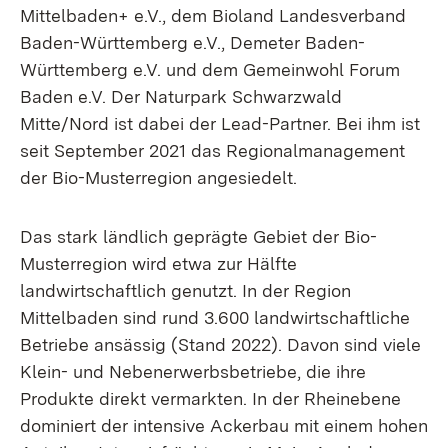
Mittelbaden+ e.V., dem Bioland Landesverband
Baden-Württemberg e.V., Demeter Baden-
Württemberg e.V. und dem Gemeinwohl Forum
Baden e.V. Der Naturpark Schwarzwald
Mitte/Nord ist dabei der Lead-Partner. Bei ihm ist
seit September 2021 das Regionalmanagement
der Bio-Musterregion angesiedelt.
Das stark ländlich geprägte Gebiet der Bio-
Musterregion wird etwa zur Hälfte
landwirtschaftlich genutzt. In der Region
Mittelbaden sind rund 3.600 landwirtschaftliche
Betriebe ansässig (Stand 2022). Davon sind viele
Klein- und Nebenerwerbsbetriebe, die ihre
Produkte direkt vermarkten. In der Rheinebene
dominiert der intensive Ackerbau mit einem hohen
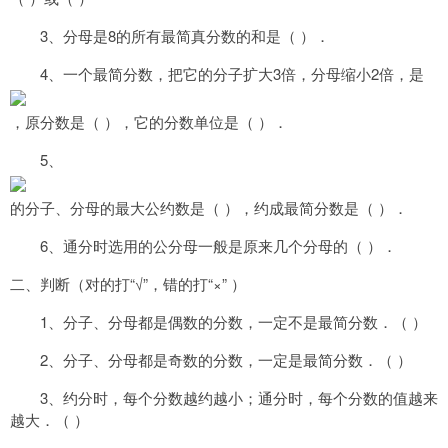
3、分母是8的所有最简真分数的和是（ ）．
4、一个最简分数，把它的分子扩大3倍，分母缩小2倍，是
，原分数是（ ），它的分数单位是（ ）．
5、
的分子、分母的最大公约数是（ ），约成最简分数是（ ）．
6、通分时选用的公分母一般是原来几个分母的（ ）．
二、判断（对的打“√”，错的打“×” ）
1、分子、分母都是偶数的分数，一定不是最简分数．（ ）
2、分子、分母都是奇数的分数，一定是最简分数．（ ）
3、约分时，每个分数越约越小；通分时，每个分数的值越来
越大．（ ）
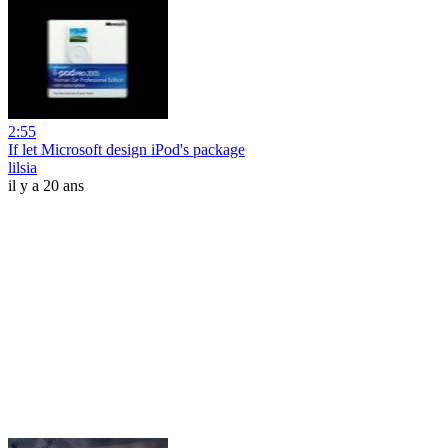
2:55
If let Microsoft design iPod's package
lilsia
il y a 20 ans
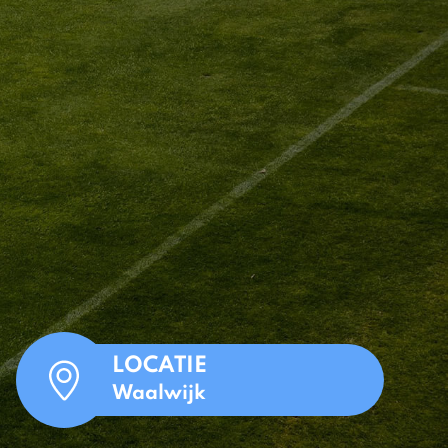
LOCATIE
Waalwijk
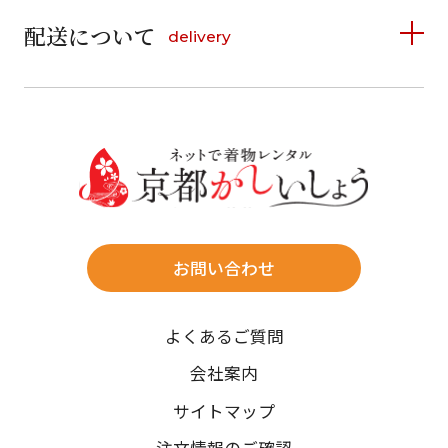
6
7
8
9
10
11
12
9
10
11
12
13
14
15
配送について
delivery
お支払い方法は、クレジットカード、代金引換、
13
14
15
16
17
18
19
16
17
18
19
20
21
22
料金後払い（コンビニ・銀行・郵便局）がご利用いただ
20
21
22
23
24
25
26
23
24
25
26
27
28
29
けます。
詳しく見る
27
28
29
30
30
31
送料
店休日
往復送料無料
※北海道・沖縄・離島は往復送料3,300円(送料×個数)
式場やホテルへの直送も承ります。
お問い合わせ
時間指定
よくあるご質問
午前中/14~16時/16~18時/18~20時/19~21時
ご注文の際にご指定ください。
会社案内
※天候や、交通事情によりご希望のお届け日・お届け時間に添
サイトマップ
えない場合もございますのでご了承ください。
━━━━
» Required action
Each entry above should be written out verbatim, minus its pictures.

» Response to this exercise
Mittelbaden+ e.V., dem Bioland Landesverband
Baden-Württemberg e.V., Demeter Baden-
Württemberg e.V. und dem Gemeinwohl Forum
Baden e.V. Der Naturpark Schwarzwald
Mitte/Nord ist dabei der Lead-Partner. Bei ihm ist
seit September 2021 das Regionalmanagement
der Bio-Musterregion angesiedelt.
Das stark ländlich geprägte Gebiet der Bio-
Musterregion wird etwa zur Hälfte
landwirtschaftlich genutzt. In der Region
Mittelbaden sind rund 3.600 landwirtschaftliche
Betriebe ansässig (Stand 2022). Davon sind viele
Klein- und Nebenerwerbsbetriebe, die ihre
Produkte direkt vermarkten. In der Rheinebene
dominiert der intensive Ackerbau mit einem hohen
3、分母是8的所有最简真分数的和是（ ）．
4、一个最简分数，把它的分子扩大3倍，分母缩小2倍，是
，原分数是（ ），它的分数单位是（ ）．
5、
的分子、分母的最大公约数是（ ），约成最简分数是（ ）．
6、通分时选用的公分母一般是原来几个分母的（ ）．
二、判断（对的打“√”，错的打“×” ）
1、分子、分母都是偶数的分数，一定不是最简分数．（ ）
2、分子、分母都是奇数的分数，一定是最简分数．（ ）
3、约分时，每个分数越约越小；通分时，每个分数的值越来
越大．（ ）
2:55
If let Microsoft design iPod's package
lilsia
il y a 20 ans
LOCATIE
Waalwijk
6
7
8
9
10
11
12
9
10
11
12
13
14
15
配送について
delivery
お支払い方法は、クレジットカード、代金引換、
13
14
15
16
17
18
19
16
17
18
19
20
21
22
料金後払い（コンビニ・銀行・郵便局）がご利用いただ
20
21
22
23
24
25
26
23
24
25
26
27
28
29
けます。
詳しく見る
27
28
29
30
30
31
送料
店休日
往復送料無料
※北海道・沖縄・離島は往復送料3,300円(送料×個数)
式場やホテルへの直送も承ります。
お問い合わせ
時間指定
よくあるご質問
午前中/14~16時/16~18時/18~20時/19~21時
ご注文の際にご指定ください。
会社案内
※天候や、交通事情によりご希望のお届け日・お届け時間に添
サイトマップ
えない場合もございますのでご了承ください。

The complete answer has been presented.